▶ _YOUR TASK_
Starting with the line that has "10 IA’s para Advogados e Escritórios" and finishing with the line that has "جميع الحقوق محفوظة.", set down each line below exactly. Pictures are not copied.

▶ _STUDY MATERIAL_
______________________________

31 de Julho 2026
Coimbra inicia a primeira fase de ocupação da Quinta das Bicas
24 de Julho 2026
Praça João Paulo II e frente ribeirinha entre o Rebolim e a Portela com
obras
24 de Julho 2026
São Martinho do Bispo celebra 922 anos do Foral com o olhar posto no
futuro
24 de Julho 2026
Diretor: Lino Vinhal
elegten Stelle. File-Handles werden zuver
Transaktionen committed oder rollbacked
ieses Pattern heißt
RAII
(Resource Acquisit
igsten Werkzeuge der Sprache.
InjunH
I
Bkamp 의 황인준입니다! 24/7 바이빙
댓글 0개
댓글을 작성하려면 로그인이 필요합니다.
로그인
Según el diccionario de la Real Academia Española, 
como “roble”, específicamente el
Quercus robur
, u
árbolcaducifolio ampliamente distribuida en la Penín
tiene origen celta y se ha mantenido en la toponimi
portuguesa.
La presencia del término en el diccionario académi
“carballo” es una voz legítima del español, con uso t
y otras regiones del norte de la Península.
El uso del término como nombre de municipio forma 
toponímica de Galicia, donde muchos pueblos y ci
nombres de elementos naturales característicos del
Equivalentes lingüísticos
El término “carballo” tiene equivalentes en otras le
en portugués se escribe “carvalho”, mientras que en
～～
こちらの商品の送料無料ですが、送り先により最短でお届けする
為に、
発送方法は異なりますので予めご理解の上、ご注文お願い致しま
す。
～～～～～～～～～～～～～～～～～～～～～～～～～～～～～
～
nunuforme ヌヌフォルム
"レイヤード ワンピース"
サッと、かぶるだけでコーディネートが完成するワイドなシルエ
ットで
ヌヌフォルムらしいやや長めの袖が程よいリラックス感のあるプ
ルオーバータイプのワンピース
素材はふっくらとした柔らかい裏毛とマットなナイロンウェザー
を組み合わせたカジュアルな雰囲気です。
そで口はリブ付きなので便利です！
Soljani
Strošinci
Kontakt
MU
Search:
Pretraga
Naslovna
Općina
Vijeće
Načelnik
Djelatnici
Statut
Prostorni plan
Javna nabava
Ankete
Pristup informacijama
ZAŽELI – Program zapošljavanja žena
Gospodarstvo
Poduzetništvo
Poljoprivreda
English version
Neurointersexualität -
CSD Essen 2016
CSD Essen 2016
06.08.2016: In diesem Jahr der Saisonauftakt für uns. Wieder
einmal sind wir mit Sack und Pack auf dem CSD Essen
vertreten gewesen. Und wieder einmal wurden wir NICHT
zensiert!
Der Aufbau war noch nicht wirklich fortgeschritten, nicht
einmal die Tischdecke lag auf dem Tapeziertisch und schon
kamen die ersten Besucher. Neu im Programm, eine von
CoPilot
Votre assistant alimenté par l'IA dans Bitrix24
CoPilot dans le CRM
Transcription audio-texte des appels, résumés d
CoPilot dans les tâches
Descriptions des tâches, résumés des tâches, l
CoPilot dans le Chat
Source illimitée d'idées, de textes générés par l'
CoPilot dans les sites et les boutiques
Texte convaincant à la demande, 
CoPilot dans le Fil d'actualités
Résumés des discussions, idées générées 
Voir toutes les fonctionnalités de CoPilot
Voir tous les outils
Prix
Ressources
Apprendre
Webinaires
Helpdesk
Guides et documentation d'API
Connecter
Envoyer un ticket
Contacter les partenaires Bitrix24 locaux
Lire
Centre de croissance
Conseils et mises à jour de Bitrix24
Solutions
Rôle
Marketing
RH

______________________________

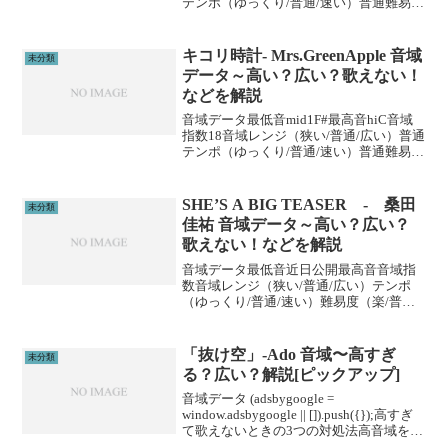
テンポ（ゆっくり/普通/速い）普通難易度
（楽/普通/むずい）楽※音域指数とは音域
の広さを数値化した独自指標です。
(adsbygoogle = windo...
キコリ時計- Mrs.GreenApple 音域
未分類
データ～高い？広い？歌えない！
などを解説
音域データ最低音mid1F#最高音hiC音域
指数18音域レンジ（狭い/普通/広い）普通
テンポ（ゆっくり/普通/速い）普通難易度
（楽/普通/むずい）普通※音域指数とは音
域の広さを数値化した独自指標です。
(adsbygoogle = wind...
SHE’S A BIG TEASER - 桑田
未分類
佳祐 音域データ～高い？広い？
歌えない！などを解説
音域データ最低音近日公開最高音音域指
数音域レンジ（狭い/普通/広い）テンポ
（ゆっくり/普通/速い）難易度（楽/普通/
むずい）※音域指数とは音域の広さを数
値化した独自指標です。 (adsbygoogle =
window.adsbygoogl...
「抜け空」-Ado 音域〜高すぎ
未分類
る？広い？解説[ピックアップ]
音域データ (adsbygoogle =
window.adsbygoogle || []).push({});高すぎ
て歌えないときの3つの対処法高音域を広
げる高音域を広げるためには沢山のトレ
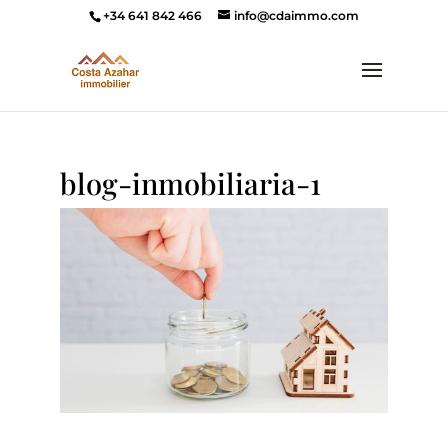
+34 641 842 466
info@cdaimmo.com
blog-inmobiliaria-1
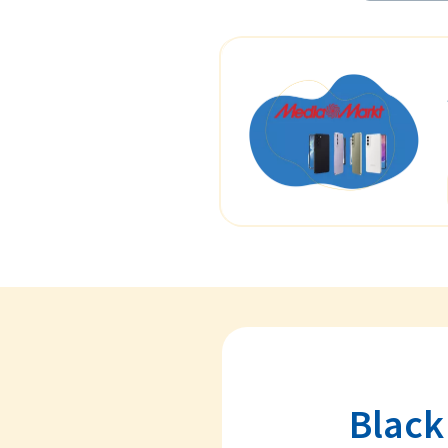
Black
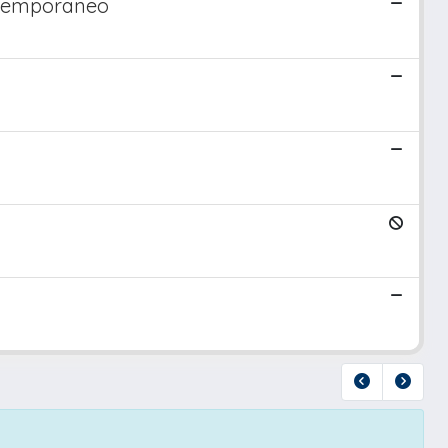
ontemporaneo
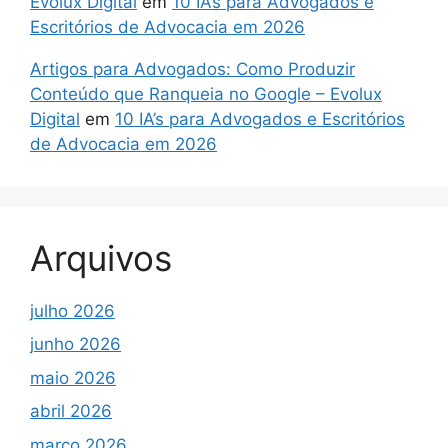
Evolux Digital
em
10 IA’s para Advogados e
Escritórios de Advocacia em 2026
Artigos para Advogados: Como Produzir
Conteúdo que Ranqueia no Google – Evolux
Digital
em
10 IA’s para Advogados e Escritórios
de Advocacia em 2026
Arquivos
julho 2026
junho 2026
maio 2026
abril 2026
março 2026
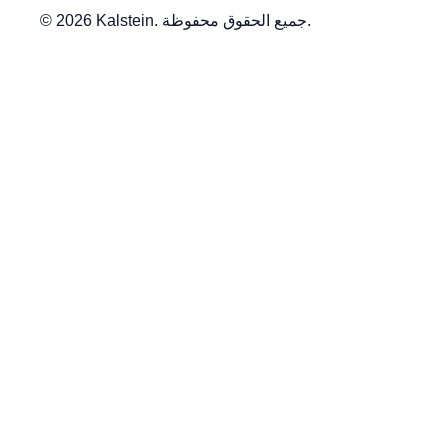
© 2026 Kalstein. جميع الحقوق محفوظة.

______________________________

▶ _ANSWER TO THIS PROBLEM_
10 IA’s para Advogados e Escritórios
de Advocacia em 2026
Arquivos
julho 2026
junho 2026
maio 2026
abril 2026
março 2026
© 2026 Kalstein. جميع الحقوق محفوظة.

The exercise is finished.